If you are looking for a bow with no hand shock go shoot the no cam htx


----------



## Kris87 (Dec 28, 2016)

bdavisbdavis727 said:


> If you are looking for a bow with no hand shock go shoot the no cam htx



Anything that slow shouldn't have any hand shock.  

Sorry, I had to.


----------



## chill15 (Jan 13, 2017)

Your making a mistake not shooting a Mathews. As far as the No cam being slow, I have killed 11 deer with one and have had 10 pass thru's.


----------



## Hamer174 (Jan 14, 2017)

chill15 said:


> Your making a mistake not shooting a Mathews. As far as the No cam being slow, I have killed 11 deer with one and have had 10 pass thru's.

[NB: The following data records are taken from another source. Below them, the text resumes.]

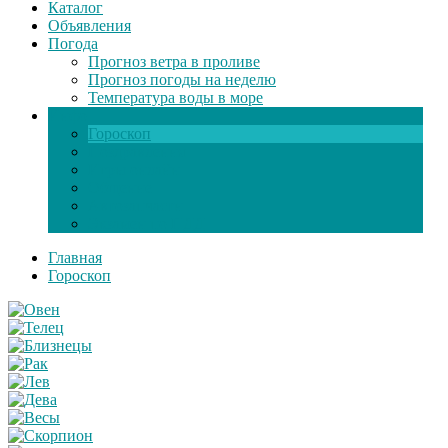
Каталог
Объявления
Погода
Прогноз ветра в проливе
Прогноз погоды на неделю
Температура воды в море
Инфо
Гороскоп
Поздравления
Игры онлайн
Общение
Автозапчасти
Экзамен по ПДД
Главная
Гороскоп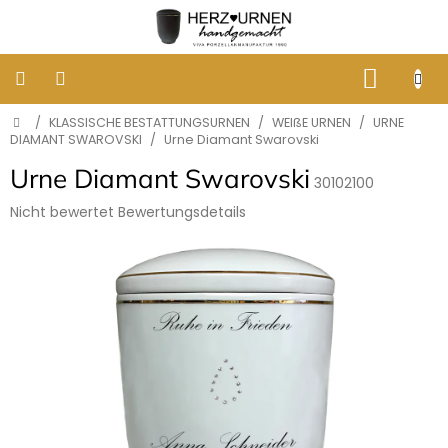
Zum
Inhalt
springen
WARE
Startseite
/
KLASSISCHE BESTATTUNGSURNEN
/
WEIßE URNEN
/
URNE
KLASSISCHE
BESTATTUNGSURNEN
DIAMANT SWAROVSKI
/
Urne Diamant Swarovski
Urne Diamant Swarovski
30102100
DESIGNER
URNEN
Die
Nicht bewertet
Bewertungsdetails
durchschnittliche
Produktbewertung
GRABBILDER
ist
AUS
0,0
PORZELLAN
von
5
ERINNERUNG
Sternen.
AN
HUNDE
UND
KATZEN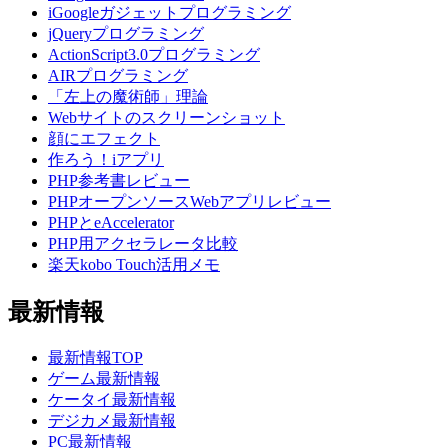
iGoogleガジェットプログラミング
jQueryプログラミング
ActionScript3.0プログラミング
AIRプログラミング
「左上の魔術師」理論
Webサイトのスクリーンショット
顔にエフェクト
作ろう！iアプリ
PHP参考書レビュー
PHPオープンソースWebアプリレビュー
PHPとeAccelerator
PHP用アクセラレータ比較
楽天kobo Touch活用メモ
最新情報
最新情報TOP
ゲーム最新情報
ケータイ最新情報
デジカメ最新情報
PC最新情報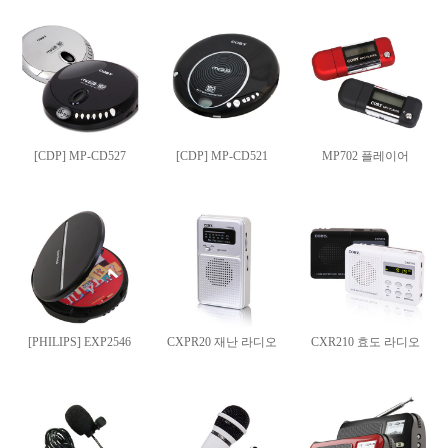
[CDP] MP-CD527
[CDP] MP-CD521
MP702 플레이어
[PHILIPS] EXP2546
CXPR20 재난 라디오
CXR210 효도 라디오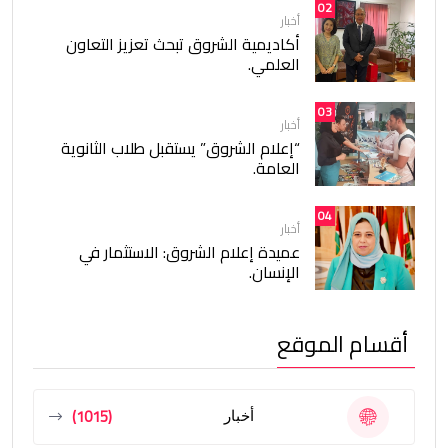
02
أخبار
أكاديمية الشروق تبحث تعزيز التعاون
العلمي.
03
أخبار
“إعلام الشروق” يستقبل طلاب الثانوية
العامة.
04
أخبار
عميدة إعلام الشروق: الاستثمار في
الإنسان.
أقسام الموقع
(1015)
أخبار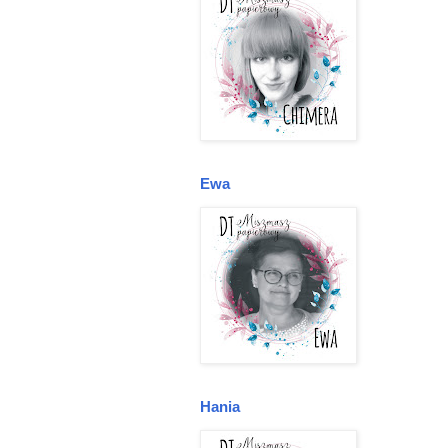
Ewa
Hania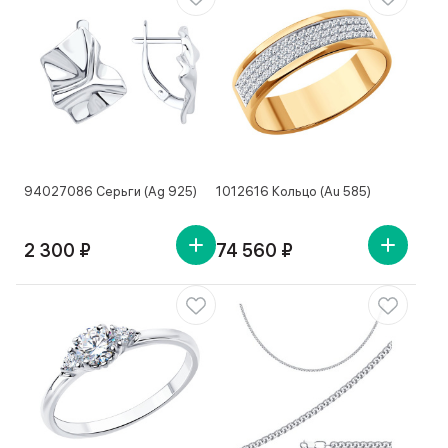
94027086 Серьги (Ag 925)
1012616 Кольцо (Au 585)
2 300 ₽
74 560 ₽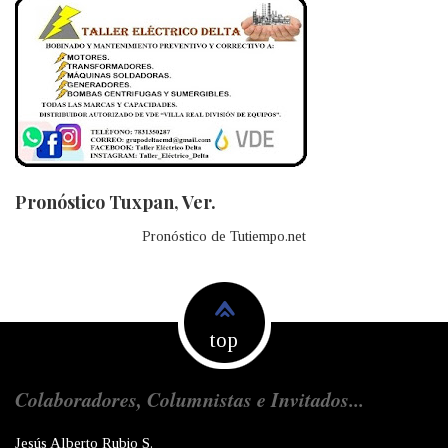
Pronóstico Tuxpan, Ver.
Pronóstico de Tutiempo.net
top
Colaboradores, Columnistas e Invitados...
Jesús Alberto Rubio S.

I agree. My Halon 6 is awesome. Dead in hand, smooth draw, great backwall, and fast.  I loved my Elite energy 32 as well but sold it for the Halon.  I'd like to shoot the PSE Evolve 31 that 90% let off sounds awesome.


----------



## chill15 (Jan 14, 2017)

I've never shot a PSE that impressed me. Your right about the Halon as well. I have a Halon 32 on the way. They are incredible!


----------



## Ihunt (Jan 15, 2017)

I will say that I went back and shot the Carbon Air again. This time it had a stabilizer on it. I did not feel the buzz that I felt after the shot when it did not have the stabilizer. It does jump at the shot but it feels a lot better now.


----------